I bring this up all the time, but I don’t care. My favorite memory will always be the first night we truly connected. Lying in the middle of the field at camp, staring up at the stars, bundled up in a sleeping bag, and pouring my heart out to, basically, a stranger. We bonded over our pain and past experiences; explaining to each other, as well as ourselves, why we are who we are. I realized a lot about myself that night. That is probably why from then on, you became like family to me.
You are someone who would drop everything you’re doing, no matter how important, just to call when you get a ‘I need help’ text; you’re there even when I don’t want you to be. You know what’s right and what’s wrong without even thinking twice about it. No matter how much it annoys me when you instantly have the answers to everything I’ve been thinking about for days, I couldn’t appreciate it more when you help guide me through life. I even love when you are brutally honest with me because I won’t listen to your "sugar-coated" advice. Let’s face it, “adulting” is hard, but it’s easy to “get jacked.” People probably think we’re crazy...
I treasure every last one of our memories together.

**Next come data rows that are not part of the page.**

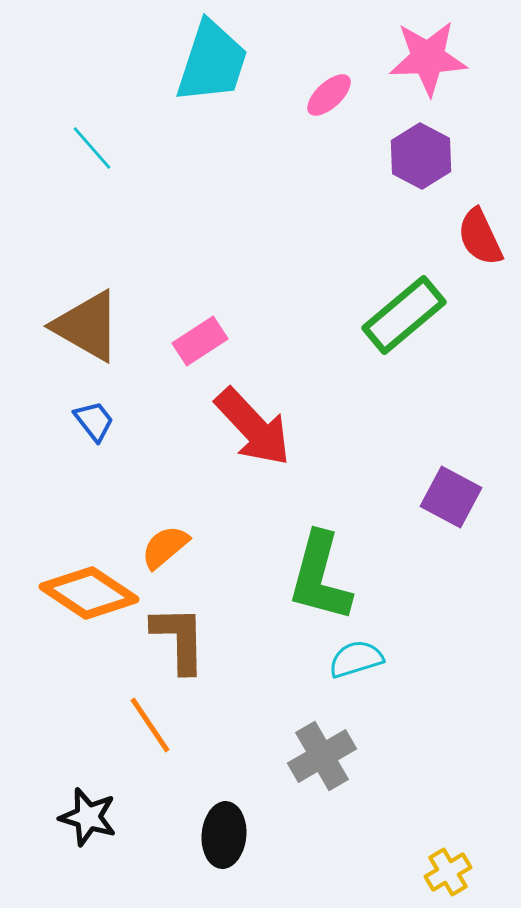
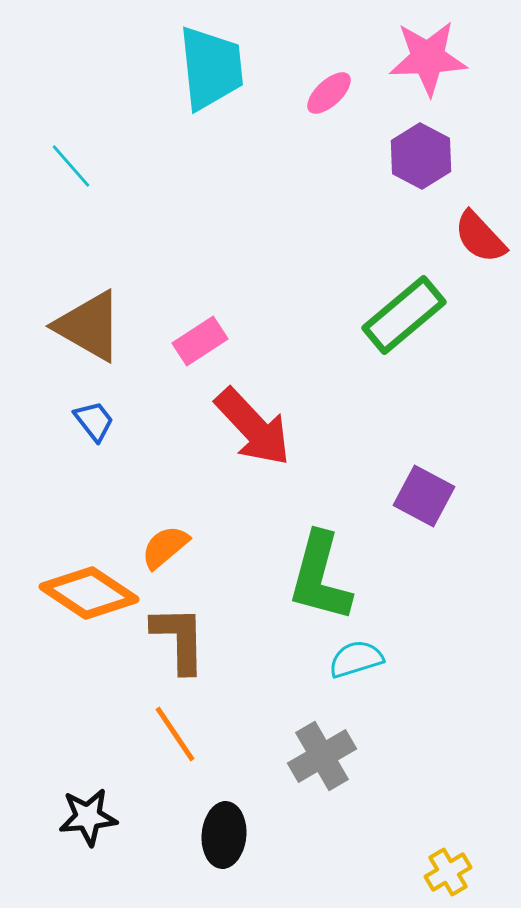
cyan trapezoid: moved 1 px left, 6 px down; rotated 24 degrees counterclockwise
pink ellipse: moved 2 px up
cyan line: moved 21 px left, 18 px down
red semicircle: rotated 18 degrees counterclockwise
brown triangle: moved 2 px right
purple square: moved 27 px left, 1 px up
orange line: moved 25 px right, 9 px down
black star: rotated 22 degrees counterclockwise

From all the memories at camp, to prom, to my first relationship, to you leaving for LA, to you staying in the Burgh, to you "randomly" leaving for boot camp, to all our late-night calls because of the time difference, to you coming home for a single weekend and many, many more. When I think back to all the important times in my life, you are in them. Even if it’s just texting you about it after because you already left for the air force. Even when I didn’t talk to you for a whole year because I was caught up in a false “love,” you were there when I came to you for help with the heartbreak. No one else I know would ever do that; forget about how bad of a friend I was because you didn’t want to see me in pain.
You cherish your family and friends more than anyone else I know; so much so that you left us all at home, to go fight for our safety. You sacrificed every relationship you have in Plattsburgh for the good of your country. You are the most genuine and real person I know. You do so much for others and don’t expect anything in return.
I just want you to know, the people in your life may not realize how much you sacrificed by leaving to go to Washington, but I do. There is nothing I wouldn’t do for you, Jack. I would seriously fly to Washington before I let you feel like no one loves you; because trust me, you are loved way more than you know.
Just ask my mom, you have become a part of my family whether you like it or not.